No documentário, o encontro com o outro é acompanhado por um atravessamento que se constitui nas possibilidades de descobertas, incertezas, estranhamentos ou mesmo nas impossibilidades (COMOLLI, 2008). Esse processo adquire potencial ainda mais transformador quando o sujeito de quem se conta a história tem a oportunidade de direcionar o olhar da câmera em alguma medida, ou seja, tomar decisões de roteiro e produção.
Manter a presença da câmera e de pessoal técnico no enquadramento, preservar ruídos “acidentais”, como o latido de um cachorro ou o toque de um telefone são indicativos de uma produção que prima pela “verdade da filmagem” (COUTINHO, 1997) é característico do documentário, e também uma forma de mostrar legitimidade narrativa, indicando, por vezes, uma finalidade crítica naquela produção.

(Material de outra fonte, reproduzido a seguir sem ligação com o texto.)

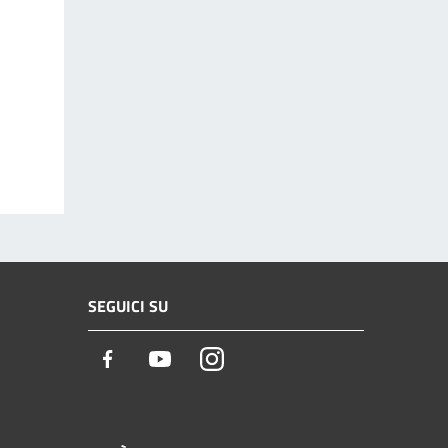
SEGUICI SU
Facebook
Youtube
Instagram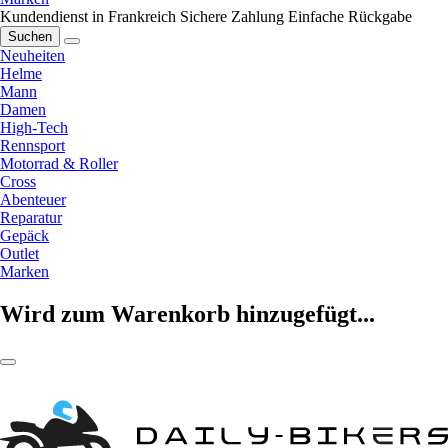
Kundendienst in Frankreich
Sichere Zahlung
Einfache Rückgabe
Suchen
Neuheiten
Helme
Mann
Damen
High-Tech
Rennsport
Motorrad & Roller
Cross
Abenteuer
Reparatur
Gepäck
Outlet
Marken
Wird zum Warenkorb hinzugefügt...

A partir de análises fílmicas de Lembro mais dos corvos (2019), de Gustavo Vinagre; Katia, o filme (2012), de Karla Holanda e Bixa Travesty (2018), de Claudia Priscilla e Kiko Goifman, documentários que trazem narrativas biográficas de Julia Katherine, Katia Tapety e Linn da Quebrada, respectivamente, proponho pensar o documentário como um possível lugar de fala do sujeito e um “profanador de dispositivos”, segundo as concepções de Giordio Agamben (2005; 2007). Abordo também o aspecto social do termo “enquadramento”, discutido por Judith Butler (2015), tendo em vista o diálogo possível com o uso do termo no campo técnico do audiovisual.

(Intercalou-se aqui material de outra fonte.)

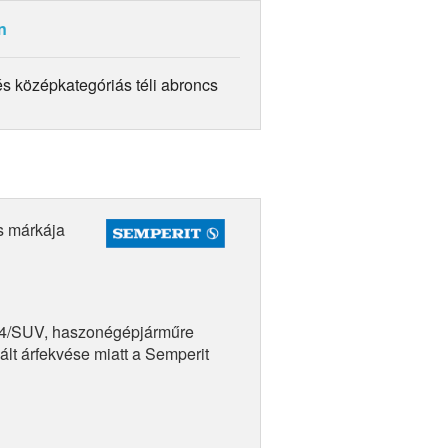
n
 középkategóriás téli abroncs
s márkája
4x4/SUV, haszonégépjárműre
lt árfekvése miatt a Semperit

Em Katia, o filme (2012) são expostas certas intervenções da protagonista, como quando ela explica às pessoas que cumprimenta na rua a presença da câmera: “é a gravação do filme de Kátia”; ou quando diz, não num pedido, mas num comando: “filma eu descendo a escada”. Bixa Travesty (2018) profana diversos dispositivos, como as opressões do patriarcado, da heteronormatividade e da religião, estruturas reguladoras dos corpos e do desejo. Linn da Quebrada usa os dispositivos utilizados pelo homem para profaná-los e, assim, profanar a padronização e a exclusão de corpos que eles promovem, esvaziando-os de sentido e reconfigurando-os, politizando-os. Julia Katherine conta em Lembro mais dos corvos que roubava filmes quando trabalhou em uma locadora de fitas VHS, entre outras narrativas que fluem numa fala singela, que confunde o inventado com partes de sua história de vida.

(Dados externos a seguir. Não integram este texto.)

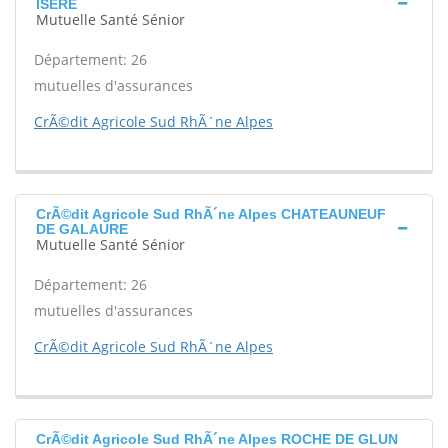
ISERE
Mutuelle Santé Sénior
Département: 26
mutuelles d'assurances
CrÃ©dit Agricole Sud RhÃ´ne Alpes
CrÃ©dit Agricole Sud RhÃ´ne Alpes CHATEAUNEUF
DE GALAURE
Mutuelle Santé Sénior
Département: 26
mutuelles d'assurances
CrÃ©dit Agricole Sud RhÃ´ne Alpes
CrÃ©dit Agricole Sud RhÃ´ne Alpes ROCHE DE GLUN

A metodologia articula análise fílmica (VANOYE, 2006) e análise imanente do discurso (ADORNO, 2003) e é amparada por uma pesquisa bibliográfica que vem se desenvolvendo em paralelo e em consonância com as análises, constituindo-se de obras de Theodor Adorno, Jacques Aumont, Aby Warburg, Walter Benjamin e Georges Didi-Huberman.
Pensar o documentário como um lugar de fala implica em dialogar com a perspectiva de Djamila Ribeiro (2019) em propor uma dimensão social e ética acerca das posições hierárquicas que ocupamos e que oferecem mais e melhores oportunidades a determinados grupos em detrimento de muitos outros. Falar a partir do próprio lugar de fala é, portanto, manifestar um posicionamento crítico acerca das desigualdades e opressões de raça, classe e gênero que marcam essa fala. Daí a importância política e social de pessoas trans* assumirem posições de destaque no processo de elaboração de documentários cuja temática as atravessa, especialmente as funções de roteiro e direção, viabilizando, assim, o potencial emancipador que é imanente ao gênero.
Bibliografia
- ADORNO, Theodor. Palestra sobre lírica e sociedade. In: ADORNO, Theodor. Notas de literatura I. Tradução Jorge Mattos Brito de Almeida. São Paulo: Duas Cidades; Ed. 34, 2003. p. 65-89.
AGAMBEN, Giorgio. O que é um dispositivo?. Outra travessia, n. 5, p. 9-16, 2005.
AGAMBEN, Giorgio. Profanações. São Paulo: Boitempo Editorial, 2007.
BUTLER, Judith. Quadros de guerra: quando a vida é passível de luto. Rio de Janeiro: Civilização Brasileira, 2015.
COMOLLI, Jean-Louis. Ver e poder: a inocência perdida: cinema, televisão, ficção, documentário. Belo Horizonte: Ed. UFMG, 2008.
COUTINHO, Eduardo. O cinema documentário e a escuta sensível da alteridade. Projeto História: Revista do Programa de Estudos Pós-Graduados de História, v. 15, 1997.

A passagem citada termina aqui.